Brascia Debora, De Palma Angela, Cantatore Mirko Girolamo, Pizzuto Ondina, Signore Francesca, Sampietro Doroty, Valentini Mariangela, Genualdo Marcella, Marulli Giuseppe
Unit of Thoracic Surgery, Department of Precision and Regenerative Medicine and Ionian Area (DiMePre-J), University of Bari "Aldo Moro", Bari, Italy.
Front Surg. 2023 Mar 31;10:1150254. doi: 10.3389/fsurg.2023.1150254. eCollection 2023.
An increasing number of patients have been subjected to prolonged invasive mechanical ventilation due to COVID-19 infection, leading to a significant number of post-intubation/tracheostomy (PI/T) upper airways lesions. The purpose of this study is to report our early experience in endoscopic and/or surgical management of PI/T upper airways injuries of patients surviving COVID-19 critical illness.
We prospectively collected data from patients referred to our Thoracic Surgery Unit from March 2020 to February 2022. All patients with suspected or documented PI/T tracheal injuries were evaluated with neck and chest computed tomography and bronchoscopy.
Thirteen patients (8 males, 5 females) were included; of these, 10 (76.9%) patients presented with tracheal/laryngotracheal stenosis, 2 (15.4%) with tracheoesophageal fistula (TEF) and 1 (7.7%) with concomitant TEF and stenosis. Age ranged from 37 to 76 years. Three patients with TEF underwent surgical repair by double layer suture of oesophageal defect associated with tracheal resection/anastomosis (1 case) or direct membranous tracheal wall suture (2 cases) and protective tracheostomy with T-tube insertion. One patient underwent redo-surgery after primary failure of oesophageal repair. Among 10 patients with stenosis, two (20.0%) underwent primary laryngotracheal resection/anastomosis, two (20.0%) had undergone multiple endoscopic interventions before referral to our Centre and, at arrival, one underwent emergency tracheostomy and T-tube positioning and one a removal of a previously positioned endotracheal nitinol stent for stenosis/granulation followed by initial laser dilatation and, finally, tracheal resection/anastomosis. Six (60.0%) patients were initially treated with rigid bronchoscopy procedures (laser and/or dilatation). Post-treatment relapse was experienced in 5 (50.0%) cases, requiring repeated rigid bronchoscopy procedures in 1 (10.0%) for definitive resolution of the stenosis and surgery (tracheal resection/anastomosis) in 4 (40.0%).

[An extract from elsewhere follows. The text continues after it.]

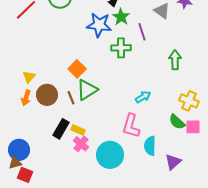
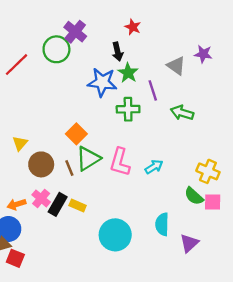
green arrow: (175, 60) -> (182, 113), moved, turned -72
orange arrow: (26, 98) -> (17, 204), moved, turned 56
pink L-shape: (131, 126) -> (120, 162), moved
pink cross: (81, 144) -> (41, 198), moved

Endoscopic and surgical treatment is curative in the majority of patients and should always be considered in PI/T upper airways lesions after COVID-19 illness.
由于新型冠状病毒肺炎(COVID-19)感染,越来越多的患者接受了长时间的有创机械通气,导致大量插管/气管切开术后(PI/T)上气道损伤。本研究的目的是报告我们对COVID-19危重症幸存者PI/T上气道损伤进行内镜和/或手术治疗的早期经验。
我们前瞻性收集了2020年3月至2022年2月转诊至我们胸外科的患者的数据。所有疑似或确诊为PI/T气管损伤的患者均接受了颈部和胸部计算机断层扫描及支气管镜检查。
纳入13例患者(8例男性,5例女性);其中,10例(76.9%)患者出现气管/喉气管狭窄,2例(15.4%)出现气管食管瘘(TEF),1例(7.7%)同时出现TEF和狭窄。年龄范围为37至76岁。3例TEF患者接受了手术修复,包括食管缺损双层缝合联合气管切除/吻合术(1例)或直接气管膜壁缝合(2例)以及插入T形管的保护性气管切开术。1例患者在食管修复初次失败后接受了再次手术。在10例狭窄患者中,2例(20.0%)接受了初次喉气管切除/吻合术,2例(20.0%)在转诊至我们中心之前接受了多次内镜干预,入院时,1例接受了紧急气管切开术和T形管置入,1例因狭窄/肉芽组织取出先前置入的气管镍钛合金支架,随后进行了初次激光扩张,最后进行了气管切除/吻合术。6例(60.0%)患者最初接受了硬质支气管镜检查(激光和/或扩张)。5例(50.0%)患者出现治疗后复发,其中1例(10.0%)需要重复硬质支气管镜检查以最终解决狭窄问题,4例(40.0%)需要进行手术(气管切除/吻合术)。
内镜和手术治疗对大多数患者具有治愈性,COVID-19疾病后PI/T上气道损伤患者应始终考虑采用内镜和手术治疗。